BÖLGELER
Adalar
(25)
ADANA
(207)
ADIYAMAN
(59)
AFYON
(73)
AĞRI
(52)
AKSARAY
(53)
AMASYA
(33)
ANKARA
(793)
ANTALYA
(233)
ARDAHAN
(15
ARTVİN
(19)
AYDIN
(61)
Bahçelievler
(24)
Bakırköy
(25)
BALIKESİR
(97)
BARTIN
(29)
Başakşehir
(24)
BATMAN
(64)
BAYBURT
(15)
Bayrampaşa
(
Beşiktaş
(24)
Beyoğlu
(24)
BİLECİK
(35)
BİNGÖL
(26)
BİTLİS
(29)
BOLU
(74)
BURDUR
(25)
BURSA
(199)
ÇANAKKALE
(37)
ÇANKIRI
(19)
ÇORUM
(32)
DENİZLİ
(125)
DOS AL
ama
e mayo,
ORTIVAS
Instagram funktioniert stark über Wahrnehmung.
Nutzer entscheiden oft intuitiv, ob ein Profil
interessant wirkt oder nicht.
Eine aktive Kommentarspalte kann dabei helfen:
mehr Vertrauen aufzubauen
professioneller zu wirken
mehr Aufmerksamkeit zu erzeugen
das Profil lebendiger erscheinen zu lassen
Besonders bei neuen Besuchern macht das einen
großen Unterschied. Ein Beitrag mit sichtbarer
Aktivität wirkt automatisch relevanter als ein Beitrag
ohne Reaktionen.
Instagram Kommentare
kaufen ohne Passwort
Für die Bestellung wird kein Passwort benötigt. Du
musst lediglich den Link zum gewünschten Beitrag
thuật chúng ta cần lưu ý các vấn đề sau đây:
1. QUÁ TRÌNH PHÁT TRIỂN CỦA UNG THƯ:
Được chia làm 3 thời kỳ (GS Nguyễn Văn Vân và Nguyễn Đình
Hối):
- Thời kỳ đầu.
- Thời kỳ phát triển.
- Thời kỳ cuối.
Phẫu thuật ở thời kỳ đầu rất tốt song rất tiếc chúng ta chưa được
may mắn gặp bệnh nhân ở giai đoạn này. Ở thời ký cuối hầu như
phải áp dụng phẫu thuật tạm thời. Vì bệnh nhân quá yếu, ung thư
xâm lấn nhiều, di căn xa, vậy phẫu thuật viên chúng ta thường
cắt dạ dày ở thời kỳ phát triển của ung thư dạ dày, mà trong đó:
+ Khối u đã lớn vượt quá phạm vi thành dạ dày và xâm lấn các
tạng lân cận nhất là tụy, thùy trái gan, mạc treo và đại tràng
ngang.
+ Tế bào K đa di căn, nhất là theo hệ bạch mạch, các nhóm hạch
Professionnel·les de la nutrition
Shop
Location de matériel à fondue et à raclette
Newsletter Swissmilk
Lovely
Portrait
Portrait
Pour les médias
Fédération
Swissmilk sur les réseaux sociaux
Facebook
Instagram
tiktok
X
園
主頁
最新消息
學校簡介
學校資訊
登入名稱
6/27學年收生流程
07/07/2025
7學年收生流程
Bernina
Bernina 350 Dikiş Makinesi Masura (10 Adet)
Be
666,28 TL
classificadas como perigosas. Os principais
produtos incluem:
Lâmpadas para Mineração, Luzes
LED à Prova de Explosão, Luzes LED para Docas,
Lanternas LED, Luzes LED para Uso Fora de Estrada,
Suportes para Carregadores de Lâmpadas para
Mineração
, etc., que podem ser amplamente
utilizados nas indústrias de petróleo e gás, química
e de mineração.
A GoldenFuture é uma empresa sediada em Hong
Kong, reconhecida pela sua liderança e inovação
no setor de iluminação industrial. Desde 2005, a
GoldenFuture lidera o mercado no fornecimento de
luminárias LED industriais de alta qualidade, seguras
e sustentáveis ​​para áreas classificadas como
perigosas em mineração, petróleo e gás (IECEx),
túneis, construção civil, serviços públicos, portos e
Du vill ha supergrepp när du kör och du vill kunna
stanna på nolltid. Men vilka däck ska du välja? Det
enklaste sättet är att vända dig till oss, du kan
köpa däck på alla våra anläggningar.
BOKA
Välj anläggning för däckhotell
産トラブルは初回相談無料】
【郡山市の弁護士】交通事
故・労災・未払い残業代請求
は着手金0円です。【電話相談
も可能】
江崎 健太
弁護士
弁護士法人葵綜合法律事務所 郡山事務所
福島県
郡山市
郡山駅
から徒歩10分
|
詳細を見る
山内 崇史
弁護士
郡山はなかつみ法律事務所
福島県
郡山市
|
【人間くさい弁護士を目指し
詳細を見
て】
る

* * * *

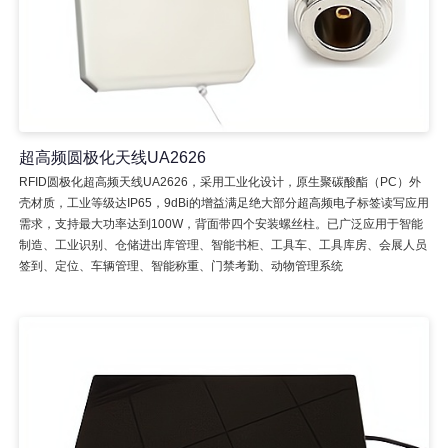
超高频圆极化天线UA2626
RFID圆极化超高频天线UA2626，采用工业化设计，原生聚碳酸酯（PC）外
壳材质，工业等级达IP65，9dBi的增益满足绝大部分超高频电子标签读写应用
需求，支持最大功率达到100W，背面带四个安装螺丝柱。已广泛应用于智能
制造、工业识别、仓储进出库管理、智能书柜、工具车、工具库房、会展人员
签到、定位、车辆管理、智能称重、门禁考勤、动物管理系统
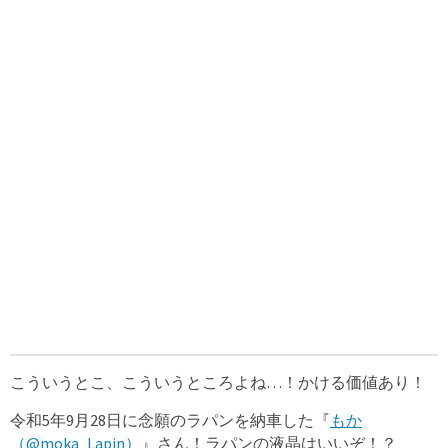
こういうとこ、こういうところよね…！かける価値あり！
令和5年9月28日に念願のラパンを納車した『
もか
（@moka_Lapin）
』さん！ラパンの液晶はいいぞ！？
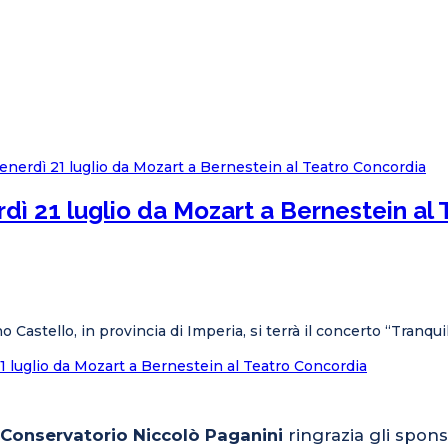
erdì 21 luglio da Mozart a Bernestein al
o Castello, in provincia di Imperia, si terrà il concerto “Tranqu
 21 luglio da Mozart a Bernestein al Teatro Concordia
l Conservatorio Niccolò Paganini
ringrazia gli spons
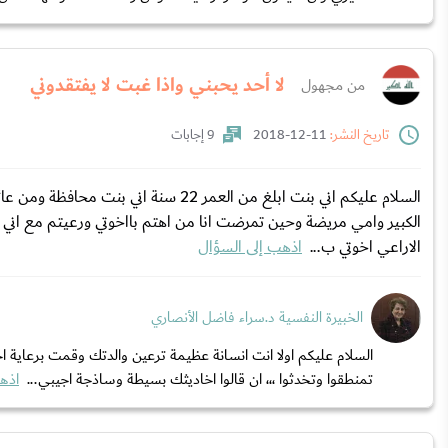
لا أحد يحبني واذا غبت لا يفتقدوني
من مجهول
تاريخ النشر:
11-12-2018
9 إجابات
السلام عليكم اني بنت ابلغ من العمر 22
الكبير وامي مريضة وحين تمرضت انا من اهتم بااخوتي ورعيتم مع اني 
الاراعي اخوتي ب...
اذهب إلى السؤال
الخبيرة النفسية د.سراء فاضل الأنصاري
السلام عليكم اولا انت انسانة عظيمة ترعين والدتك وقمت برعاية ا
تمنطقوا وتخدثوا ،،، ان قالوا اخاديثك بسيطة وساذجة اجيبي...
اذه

* * * *

[TASK]:
Copy out, from the data above, each line where the string "wirkt" is present.

[REPLY TO THE TASK]:
interessant wirkt oder nicht.
Aktivität wirkt automatisch relevanter als ein Beitrag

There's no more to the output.